▶ _Work task_
Wherever a picture appears, skip it and retype the rest of the data exactly.

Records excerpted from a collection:
----
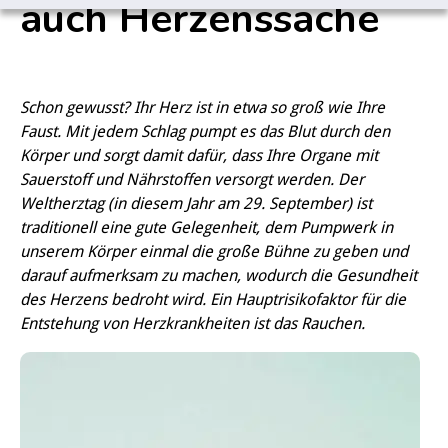
auch Herzenssache
Schon gewusst? Ihr Herz ist in etwa so groß wie Ihre
Faust. Mit jedem Schlag pumpt es das Blut durch den
Körper und sorgt damit dafür, dass Ihre Organe mit
Sauerstoff und Nährstoffen versorgt werden. Der
Weltherztag (in diesem Jahr am 29. September) ist
traditionell eine gute Gelegenheit, dem Pumpwerk in
unserem Körper einmal die große Bühne zu geben und
darauf aufmerksam zu machen, wodurch die Gesundheit
des Herzens bedroht wird. Ein Hauptrisikofaktor für die
Entstehung von Herzkrankheiten ist das Rauchen.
----
▶ _Reply to the exercise_
auch Herzenssache
Schon gewusst? Ihr Herz ist in etwa so groß wie Ihre
Faust. Mit jedem Schlag pumpt es das Blut durch den
Körper und sorgt damit dafür, dass Ihre Organe mit
Sauerstoff und Nährstoffen versorgt werden. Der
Weltherztag (in diesem Jahr am 29. September) ist
traditionell eine gute Gelegenheit, dem Pumpwerk in
unserem Körper einmal die große Bühne zu geben und
darauf aufmerksam zu machen, wodurch die Gesundheit
des Herzens bedroht wird. Ein Hauptrisikofaktor für die
Entstehung von Herzkrankheiten ist das Rauchen.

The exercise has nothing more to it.